J.D.: The key was being honest with them about where we were at with the production, this bigger idea of putting this big documentary series together that would piece together the entire puzzle, and let them know what we wanted to do and then also really, just as Tamra said, spending the time to listen to them. Certainly we sat down with them for hours on camera, but prior to that we heard their stories many different times on the phone and just heard them out. It’s just a matter spending time with them and building that trust.

Did you guys have Lifetime in mind from the get-go?

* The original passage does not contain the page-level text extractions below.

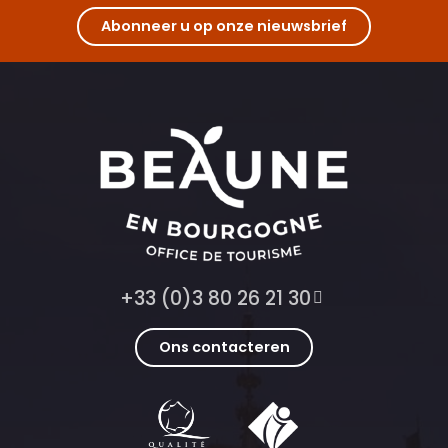
Abonneer u op onze nieuwsbrief
+33 (0)3 80 26 21 30
Ons contacteren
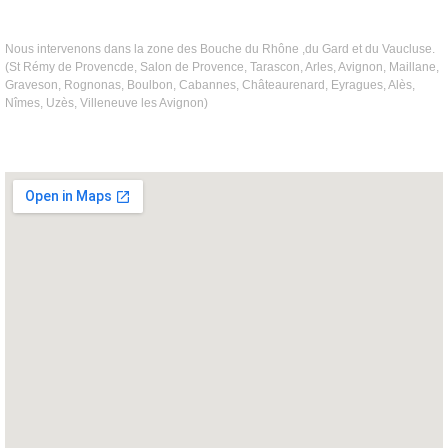
Nous intervenons dans la zone des Bouche du Rhône ,du Gard et du Vaucluse.
(St Rémy de Provencde, Salon de Provence, Tarascon, Arles, Avignon, Maillane,
Graveson, Rognonas, Boulbon, Cabannes, Châteaurenard, Eyragues, Alès,
Nîmes, Uzès, Villeneuve les Avignon)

J.D.: Absolutely. And the survivors were so excited, like, please take this to Lifetime! We felt this is the perfect network for them because we’re giving a platform for women to speak out about abuse. Lifetime certainly has a rich history of being involved in big topics like that and for years [they had] the Stop Violence Against Women campaign, which was one of the first things we talked about when we brought them the project. So they got that this was not just a doc, this was bigger than that. That we had some big social issues to talk about. They were not only just behind that, but they helped build it and let it grow.

T.S.: I’ve been a fan of Lifetime and their work, and then I’m like, oh my gosh, I’m actually going to work on a show with Lifetime. It really didn’t click in my head, because, like I said, it wasn’t like we were building a television show—we really were telling the story.

It sounds like the network was super eager to air this, but were there conversations about the risk of lawsuits since it’s such sensitive material?

B.M.B.: With all of these sort of stories there’s always those conversations about how we can best tell the story, can we do the best job of telling the story, can we be the platform to provide a space for that, and everybody was on board with this one from the beginning. This dates far before I even got here; the Stop the Violence public affairs campaign that Lifetime has been doing forever. In the era of #MeToo and #TimesUp we wanted to create something and contribute something that lasted after the hours were over, and I think we did that.

Was working on this ever just really kind of emotionally draining?

T.S.: I know for me, I’m like oh my gosh, how much can I handle? I would get anxiety like, oh my god, this is so much, and then I’m like, “Calm down, Tamra, calm down.” And I would go to Jesse and he would help me calm down. It was like the chain of command, we were all calming each other down, like you can do it, keep pushing, keep going, keep going. Motivating each other through the process.

J.D.: We’ve all had many, many phone calls, weekends, late at night, early morning, with the survivors, the production, trying to make this thing as good as it can be. Then when you’re in the room with our survivors and you’re with them for hours and they’re telling their story, it’s very emotional to hear. I think everyone, not just us, but everyone gets pretty affected by that.

I read that since the show aired, two criminal investigations have actually been opened. Does that feel like a victory for you guys?

B.M.B.: I think the thought process behind putting the documentary together was always focused on the women and honoring the stories that they trusted us with. That’s always been the focus, and as things sort of start to happen now it’s interesting to see, it’s all really overwhelming, quite frankly. We’re all just realizing what a very deep impact this has had, globally. That this has become a global conversation is interesting in itself. The positioning was to make this a platform for these women so that their stories could be told more than anything else.